▶ **Your objective**
Which lines in the records below contain the word "gobierno"? Copy each of them.

▶ **Given information**
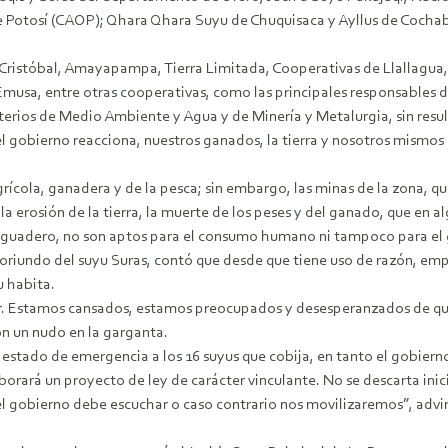
s de Potosí (CAOP); Qhara Qhara Suyu de Chuquisaca y Ayllus de Coc
 Cristóbal, Amayapampa, Tierra Limitada, Cooperativas de Llallagua,
usa, entre otras cooperativas, como las principales responsables d
terios de Medio Ambiente y Agua y de Minería y Metalurgia, sin res
el gobierno reacciona, nuestros ganados, la tierra y nosotros mismo
grícola, ganadera y de la pesca; sin embargo, las minas de la zona, 
 la erosión de la tierra, la muerte de los peses y del ganado, que en
saguadero, no son aptos para el consumo humano ni tampoco para el
undo del suyu Suras, contó que desde que tiene uso de razón, empr
u habita.
ir. Estamos cansados, estamos preocupados y desesperanzados de que
on un nudo en la garganta.
estado de emergencia a los 16 suyus que cobija, en tanto el gobier
aborará un proyecto de ley de carácter vinculante. No se descarta inic
 gobierno debe escuchar o caso contrario nos movilizaremos”, advirti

▶ **Output below**
el gobierno reacciona, nuestros ganados, la tierra y nosotros mismo
 gobierno debe escuchar o caso contrario nos movilizaremos”, advirti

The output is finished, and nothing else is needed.